[DATA RECORDS — start]

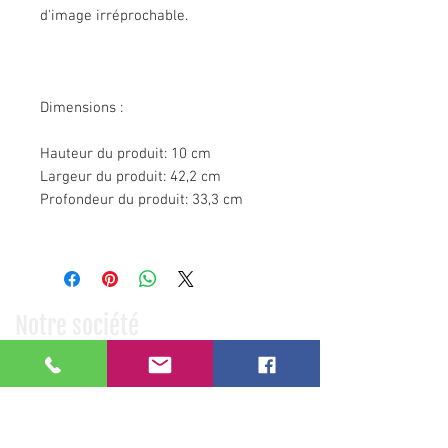
d'image irréprochable.
Dimensions :
Hauteur du produit: 10 cm
Largeur du produit: 42,2 cm
Profondeur du produit: 33,3 cm
Notre société
Qui sommes nous ?
Nos partenaires
Nos références clients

[DATA RECORDS — finish]

● TASK OBJECTIVE: Search the entries for the word "produit" and copy every line that holds it.

● TASK ANSWER:
Hauteur du produit: 10 cm
Largeur du produit: 42,2 cm
Profondeur du produit: 33,3 cm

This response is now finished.